Si no fuera porque necesitamos
confiar en la firmeza del suelo que vamos a pisar en el siguiente paso, la
realidad no nos importaría. En el paso que estamos ya está toda la vida jugada
y no hay nada que hacer que no sea para el futuro. Lo que nos importa a
continuación: eso es la realidad. Lo que ya es dado, sea lo que fuere, no se
puede restar, por lo que hay que hacer todo de nuevo, y ese hacer es nuestra
realidad.
Cada día descubrimos algo nuevo de
la realidad, algo que atribuimos a tiempos remotos en la historia, al mundo de
las moléculas o al inframundo de los átomos, al de los planetas y galaxias,
etcétera. Con lo que, en cierto sentido, la realidad que ignoramos nos descubre
a nosotros. Ambos pasamos a existir en un dominio común en el cual se produce un
intercambio de influencias, incluso modificaciones en las dos partes. Según
resulten esas modificaciones irá transformándose nuestra idea de la realidad.
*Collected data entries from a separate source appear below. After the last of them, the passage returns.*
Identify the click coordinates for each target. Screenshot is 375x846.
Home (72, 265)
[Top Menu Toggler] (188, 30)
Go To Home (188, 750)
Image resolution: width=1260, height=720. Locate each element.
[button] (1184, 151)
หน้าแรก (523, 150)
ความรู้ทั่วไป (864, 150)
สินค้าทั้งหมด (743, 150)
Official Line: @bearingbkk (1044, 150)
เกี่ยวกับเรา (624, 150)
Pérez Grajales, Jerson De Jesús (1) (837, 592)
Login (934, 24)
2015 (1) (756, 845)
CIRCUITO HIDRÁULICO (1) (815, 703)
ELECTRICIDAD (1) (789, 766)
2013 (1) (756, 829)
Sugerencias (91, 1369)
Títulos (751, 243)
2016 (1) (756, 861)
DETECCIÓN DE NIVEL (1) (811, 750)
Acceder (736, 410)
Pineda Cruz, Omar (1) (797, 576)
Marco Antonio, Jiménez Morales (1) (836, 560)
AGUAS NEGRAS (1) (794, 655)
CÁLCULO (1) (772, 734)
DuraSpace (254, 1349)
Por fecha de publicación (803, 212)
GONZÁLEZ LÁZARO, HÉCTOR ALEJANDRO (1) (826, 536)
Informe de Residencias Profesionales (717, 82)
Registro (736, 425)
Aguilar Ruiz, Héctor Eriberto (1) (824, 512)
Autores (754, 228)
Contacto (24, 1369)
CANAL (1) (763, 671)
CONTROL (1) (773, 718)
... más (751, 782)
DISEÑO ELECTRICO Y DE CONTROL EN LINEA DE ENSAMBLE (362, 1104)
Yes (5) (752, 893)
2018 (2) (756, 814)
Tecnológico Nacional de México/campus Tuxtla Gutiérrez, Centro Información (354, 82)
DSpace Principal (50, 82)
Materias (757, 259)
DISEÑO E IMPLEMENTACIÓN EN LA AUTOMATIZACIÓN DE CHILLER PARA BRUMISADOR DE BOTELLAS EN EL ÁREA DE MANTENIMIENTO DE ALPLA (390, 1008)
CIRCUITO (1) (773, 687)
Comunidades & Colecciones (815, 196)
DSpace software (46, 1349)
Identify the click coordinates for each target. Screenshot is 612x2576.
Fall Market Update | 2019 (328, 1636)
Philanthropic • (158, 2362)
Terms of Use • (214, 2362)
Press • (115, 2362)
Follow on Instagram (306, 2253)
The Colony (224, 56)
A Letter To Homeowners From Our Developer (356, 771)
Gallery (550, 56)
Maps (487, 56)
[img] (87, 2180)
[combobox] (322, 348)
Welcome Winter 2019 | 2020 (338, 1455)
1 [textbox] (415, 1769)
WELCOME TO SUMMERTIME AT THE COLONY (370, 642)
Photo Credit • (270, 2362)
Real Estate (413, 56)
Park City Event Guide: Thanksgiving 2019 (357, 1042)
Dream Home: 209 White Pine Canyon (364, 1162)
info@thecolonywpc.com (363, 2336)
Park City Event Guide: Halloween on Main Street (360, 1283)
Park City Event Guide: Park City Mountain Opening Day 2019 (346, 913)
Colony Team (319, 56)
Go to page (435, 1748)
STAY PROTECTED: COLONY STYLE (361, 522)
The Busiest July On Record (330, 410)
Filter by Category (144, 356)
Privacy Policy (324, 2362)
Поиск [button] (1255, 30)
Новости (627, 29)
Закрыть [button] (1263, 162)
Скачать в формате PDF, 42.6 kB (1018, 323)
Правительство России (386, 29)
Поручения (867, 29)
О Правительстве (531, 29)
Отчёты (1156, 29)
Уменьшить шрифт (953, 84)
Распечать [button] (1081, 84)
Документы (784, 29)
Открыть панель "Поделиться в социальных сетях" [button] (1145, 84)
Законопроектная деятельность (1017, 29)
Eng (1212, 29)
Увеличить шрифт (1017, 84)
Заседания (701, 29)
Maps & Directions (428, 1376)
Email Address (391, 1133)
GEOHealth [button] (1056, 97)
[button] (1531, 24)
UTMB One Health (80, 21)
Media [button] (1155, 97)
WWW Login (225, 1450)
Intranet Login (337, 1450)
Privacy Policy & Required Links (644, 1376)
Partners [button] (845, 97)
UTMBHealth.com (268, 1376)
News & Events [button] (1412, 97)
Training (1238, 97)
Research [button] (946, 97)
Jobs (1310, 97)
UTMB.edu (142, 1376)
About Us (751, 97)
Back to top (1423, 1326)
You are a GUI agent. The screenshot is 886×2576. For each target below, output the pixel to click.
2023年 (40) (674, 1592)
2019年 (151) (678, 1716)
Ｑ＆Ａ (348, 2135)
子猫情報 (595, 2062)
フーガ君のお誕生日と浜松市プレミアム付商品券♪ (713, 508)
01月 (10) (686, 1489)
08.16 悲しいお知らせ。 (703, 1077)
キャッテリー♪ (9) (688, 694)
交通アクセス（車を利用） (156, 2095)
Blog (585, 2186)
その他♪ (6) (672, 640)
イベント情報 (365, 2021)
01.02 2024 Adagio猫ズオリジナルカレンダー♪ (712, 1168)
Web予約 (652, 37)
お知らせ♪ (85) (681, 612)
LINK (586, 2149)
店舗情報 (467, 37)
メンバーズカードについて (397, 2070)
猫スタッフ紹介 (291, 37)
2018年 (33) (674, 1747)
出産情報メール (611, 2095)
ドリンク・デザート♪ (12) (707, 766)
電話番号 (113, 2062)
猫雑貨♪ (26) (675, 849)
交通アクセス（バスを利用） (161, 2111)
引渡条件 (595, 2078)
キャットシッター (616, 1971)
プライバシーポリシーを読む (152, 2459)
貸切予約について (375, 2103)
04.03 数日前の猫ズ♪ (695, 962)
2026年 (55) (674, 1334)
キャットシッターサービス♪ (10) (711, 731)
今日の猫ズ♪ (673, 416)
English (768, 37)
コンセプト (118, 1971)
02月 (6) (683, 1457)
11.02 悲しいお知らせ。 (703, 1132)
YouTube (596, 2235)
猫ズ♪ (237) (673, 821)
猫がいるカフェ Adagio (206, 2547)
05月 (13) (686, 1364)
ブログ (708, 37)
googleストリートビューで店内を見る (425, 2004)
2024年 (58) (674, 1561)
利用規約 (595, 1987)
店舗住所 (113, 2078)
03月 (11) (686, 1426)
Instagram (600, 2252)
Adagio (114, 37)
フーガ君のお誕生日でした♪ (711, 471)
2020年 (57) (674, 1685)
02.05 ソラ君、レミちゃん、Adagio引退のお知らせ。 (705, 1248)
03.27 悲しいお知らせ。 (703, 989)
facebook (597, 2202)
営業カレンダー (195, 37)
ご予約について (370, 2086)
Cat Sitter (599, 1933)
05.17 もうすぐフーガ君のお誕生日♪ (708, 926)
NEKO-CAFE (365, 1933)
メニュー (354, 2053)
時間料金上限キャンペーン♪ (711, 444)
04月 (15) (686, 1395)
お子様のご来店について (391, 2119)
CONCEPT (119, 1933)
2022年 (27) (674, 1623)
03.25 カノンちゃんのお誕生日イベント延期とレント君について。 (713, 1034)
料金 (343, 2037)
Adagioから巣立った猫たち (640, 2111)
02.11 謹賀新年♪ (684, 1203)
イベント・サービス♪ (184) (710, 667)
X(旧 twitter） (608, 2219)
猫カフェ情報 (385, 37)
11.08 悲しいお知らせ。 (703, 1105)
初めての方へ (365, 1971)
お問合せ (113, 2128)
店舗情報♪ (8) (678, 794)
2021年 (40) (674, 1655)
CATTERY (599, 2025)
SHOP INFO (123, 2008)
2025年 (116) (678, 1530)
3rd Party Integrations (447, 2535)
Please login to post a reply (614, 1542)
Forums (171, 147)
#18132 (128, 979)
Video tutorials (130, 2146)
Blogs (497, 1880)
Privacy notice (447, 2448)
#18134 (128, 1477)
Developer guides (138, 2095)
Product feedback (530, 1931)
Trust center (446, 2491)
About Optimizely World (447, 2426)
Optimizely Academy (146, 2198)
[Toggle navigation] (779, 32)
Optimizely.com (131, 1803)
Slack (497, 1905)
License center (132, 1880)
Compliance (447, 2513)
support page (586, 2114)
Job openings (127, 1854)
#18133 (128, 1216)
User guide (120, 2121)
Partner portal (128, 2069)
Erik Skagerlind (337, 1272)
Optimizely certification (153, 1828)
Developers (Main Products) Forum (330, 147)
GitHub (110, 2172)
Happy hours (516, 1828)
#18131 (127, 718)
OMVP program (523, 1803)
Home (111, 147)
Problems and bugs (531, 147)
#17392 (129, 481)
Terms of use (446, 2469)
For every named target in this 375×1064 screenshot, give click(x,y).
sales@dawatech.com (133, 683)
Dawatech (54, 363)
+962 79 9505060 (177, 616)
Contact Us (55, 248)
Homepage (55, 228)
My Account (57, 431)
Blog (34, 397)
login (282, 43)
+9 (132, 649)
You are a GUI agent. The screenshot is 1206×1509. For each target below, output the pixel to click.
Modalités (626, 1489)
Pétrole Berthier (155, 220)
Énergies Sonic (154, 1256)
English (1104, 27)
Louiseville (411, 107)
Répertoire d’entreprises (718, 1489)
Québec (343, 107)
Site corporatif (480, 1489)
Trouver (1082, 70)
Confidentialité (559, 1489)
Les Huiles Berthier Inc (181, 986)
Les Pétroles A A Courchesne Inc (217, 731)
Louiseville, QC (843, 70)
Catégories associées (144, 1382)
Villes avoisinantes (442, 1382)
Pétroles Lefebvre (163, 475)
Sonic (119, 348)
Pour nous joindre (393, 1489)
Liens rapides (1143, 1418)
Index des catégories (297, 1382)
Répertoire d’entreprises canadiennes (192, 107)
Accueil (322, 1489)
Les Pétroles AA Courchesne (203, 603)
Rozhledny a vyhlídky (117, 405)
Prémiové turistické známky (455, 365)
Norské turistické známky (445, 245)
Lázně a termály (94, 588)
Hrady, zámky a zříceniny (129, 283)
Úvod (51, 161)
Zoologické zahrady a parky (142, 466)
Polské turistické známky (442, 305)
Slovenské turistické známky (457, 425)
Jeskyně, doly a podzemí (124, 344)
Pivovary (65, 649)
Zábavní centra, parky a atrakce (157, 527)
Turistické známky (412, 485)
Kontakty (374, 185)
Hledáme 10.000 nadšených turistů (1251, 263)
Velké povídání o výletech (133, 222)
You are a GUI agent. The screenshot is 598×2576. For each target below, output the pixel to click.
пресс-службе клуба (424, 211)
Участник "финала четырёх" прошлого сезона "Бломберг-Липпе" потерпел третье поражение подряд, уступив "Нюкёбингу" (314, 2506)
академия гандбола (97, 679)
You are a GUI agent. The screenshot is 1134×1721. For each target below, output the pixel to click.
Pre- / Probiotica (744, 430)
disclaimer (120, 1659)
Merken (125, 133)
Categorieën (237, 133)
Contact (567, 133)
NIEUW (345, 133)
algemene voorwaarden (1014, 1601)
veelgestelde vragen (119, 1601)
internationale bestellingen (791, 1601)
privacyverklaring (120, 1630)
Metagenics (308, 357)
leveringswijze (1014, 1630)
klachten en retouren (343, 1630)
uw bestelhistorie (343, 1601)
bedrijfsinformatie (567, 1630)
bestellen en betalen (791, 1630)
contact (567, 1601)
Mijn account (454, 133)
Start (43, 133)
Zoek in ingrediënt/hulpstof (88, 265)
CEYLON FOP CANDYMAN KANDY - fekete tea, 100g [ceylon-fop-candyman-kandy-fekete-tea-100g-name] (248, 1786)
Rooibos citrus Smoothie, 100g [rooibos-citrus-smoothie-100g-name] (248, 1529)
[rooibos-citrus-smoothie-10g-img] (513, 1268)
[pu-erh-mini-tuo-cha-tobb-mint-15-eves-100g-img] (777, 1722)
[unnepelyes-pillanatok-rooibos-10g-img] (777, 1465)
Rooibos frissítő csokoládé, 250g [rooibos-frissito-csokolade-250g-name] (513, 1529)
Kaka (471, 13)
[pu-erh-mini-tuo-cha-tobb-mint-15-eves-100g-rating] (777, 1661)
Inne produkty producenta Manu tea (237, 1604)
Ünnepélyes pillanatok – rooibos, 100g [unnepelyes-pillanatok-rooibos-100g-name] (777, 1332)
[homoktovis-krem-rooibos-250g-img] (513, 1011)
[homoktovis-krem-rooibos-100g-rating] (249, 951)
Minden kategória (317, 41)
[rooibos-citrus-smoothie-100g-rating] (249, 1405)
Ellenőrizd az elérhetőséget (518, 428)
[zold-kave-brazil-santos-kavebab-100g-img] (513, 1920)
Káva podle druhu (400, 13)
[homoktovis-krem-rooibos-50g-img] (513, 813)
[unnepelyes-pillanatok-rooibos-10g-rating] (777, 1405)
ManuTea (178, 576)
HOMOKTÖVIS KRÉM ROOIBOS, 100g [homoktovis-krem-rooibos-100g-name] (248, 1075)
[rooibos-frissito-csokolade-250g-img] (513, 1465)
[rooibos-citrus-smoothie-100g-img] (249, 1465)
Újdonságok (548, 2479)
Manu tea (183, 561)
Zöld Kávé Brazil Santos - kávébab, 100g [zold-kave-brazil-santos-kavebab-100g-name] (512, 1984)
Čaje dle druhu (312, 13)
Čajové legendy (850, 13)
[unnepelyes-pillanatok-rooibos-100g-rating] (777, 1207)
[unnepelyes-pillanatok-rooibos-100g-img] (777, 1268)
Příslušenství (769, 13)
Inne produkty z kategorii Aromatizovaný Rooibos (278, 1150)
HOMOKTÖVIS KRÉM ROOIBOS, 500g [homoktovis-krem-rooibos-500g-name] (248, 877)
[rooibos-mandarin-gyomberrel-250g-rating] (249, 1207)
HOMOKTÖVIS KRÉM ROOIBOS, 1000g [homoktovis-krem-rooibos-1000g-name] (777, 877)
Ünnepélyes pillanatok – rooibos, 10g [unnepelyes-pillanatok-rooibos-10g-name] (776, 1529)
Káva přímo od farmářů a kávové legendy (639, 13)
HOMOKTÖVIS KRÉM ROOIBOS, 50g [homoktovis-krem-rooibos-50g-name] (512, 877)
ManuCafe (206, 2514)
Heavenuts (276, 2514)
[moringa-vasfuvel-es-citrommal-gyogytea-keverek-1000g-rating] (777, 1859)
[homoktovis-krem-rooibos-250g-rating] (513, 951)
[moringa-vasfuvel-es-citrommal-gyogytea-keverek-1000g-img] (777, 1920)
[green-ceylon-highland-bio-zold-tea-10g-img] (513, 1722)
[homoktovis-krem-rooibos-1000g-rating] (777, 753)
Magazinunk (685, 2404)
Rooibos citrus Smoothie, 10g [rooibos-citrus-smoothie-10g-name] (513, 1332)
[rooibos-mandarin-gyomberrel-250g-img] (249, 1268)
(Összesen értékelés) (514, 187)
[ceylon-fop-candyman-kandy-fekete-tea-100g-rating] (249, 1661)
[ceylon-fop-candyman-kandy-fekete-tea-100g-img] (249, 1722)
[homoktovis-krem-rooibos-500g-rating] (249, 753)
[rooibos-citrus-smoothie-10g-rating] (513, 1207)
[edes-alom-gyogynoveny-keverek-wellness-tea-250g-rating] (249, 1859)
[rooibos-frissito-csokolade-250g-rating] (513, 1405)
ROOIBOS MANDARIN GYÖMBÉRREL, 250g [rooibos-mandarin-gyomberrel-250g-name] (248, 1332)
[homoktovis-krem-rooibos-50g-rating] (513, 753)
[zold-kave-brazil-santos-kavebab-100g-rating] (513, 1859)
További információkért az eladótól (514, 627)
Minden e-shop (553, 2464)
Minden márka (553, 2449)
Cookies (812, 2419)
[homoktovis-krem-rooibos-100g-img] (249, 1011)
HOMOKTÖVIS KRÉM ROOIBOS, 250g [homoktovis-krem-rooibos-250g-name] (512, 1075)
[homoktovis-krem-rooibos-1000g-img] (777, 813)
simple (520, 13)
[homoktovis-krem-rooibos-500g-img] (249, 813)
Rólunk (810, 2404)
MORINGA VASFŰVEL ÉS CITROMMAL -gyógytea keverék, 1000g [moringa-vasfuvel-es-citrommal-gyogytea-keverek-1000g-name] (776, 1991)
El mundo tal cual es, en general, no saca mucho provecho de las modificaciones
que le propinamos; nosotros sí. Es en lo que terminamos confiando y lo que
finalmente entendemos como verdad o saber verdadero.
EPÍLOGO
Todo esto no
significa que debamos desoír a la ciencia, que se ocupa de la realidad sin el
apremio de los requerimientos de la supervivencia, aunque sí de una clase
especial de adversidad. La ciencia se ocupa de nuestro cuerpo y de nuestra
mente, y nosotros nos ocupamos de nosotros. Tampoco significa que al ocuparnos
de nosotros no podamos favorecernos con los hallazgos y adelantos de la
ciencia. Pero ellos nos ayudan si antes los asimilamos e integramos a la vida
como integramos la ayuda que nos presta la experiencia personal.
La comprensión de la realidad está
totalmente impregnada de ciencia cuando nos hemos familiarizado con ella, lo
que no es accesible para todos. Por lo que, sin duda, las alegrías y delicias
de la vida son también reales, especialmente cuando funcionan como premios a
nuestros desvelos. De todos modos, las sentimos como partes de una realidad
diferente, bondadosa y amigable, lo que se parece a lo irreal o extraordinario.
Sabemos cuánto esfuerzo exige conquistarlas honradamente. Se puede decir, pues,
que esos estados son centros gravitacionales de la felicidad, corolarios de la
historia personal que de otra manera no se expresarían como se expresan, es
decir, como raras consecuencias de la lucha por la vida.
Por último, digamos que la
interrelación entre el individuo y el entorno se da de muy diferentes maneras
en las personas, y que, aun, en algunas no se da. A pesar de ser el requisito
fundamental de la existencia humana, sin embargo, su plena realización es
imposible sin la intervención de la voluntad. De ahí que existan personas que
parecen vivir en otro mundo, responder a otra realidad y no a la que en general
responden todos. Que parecen vivir en un mundo de fantasía que a la larga sólo les
proveerá unos estados de falsa felicidad, efímera o procurada por medios
artificiales que conducen a la desgracia.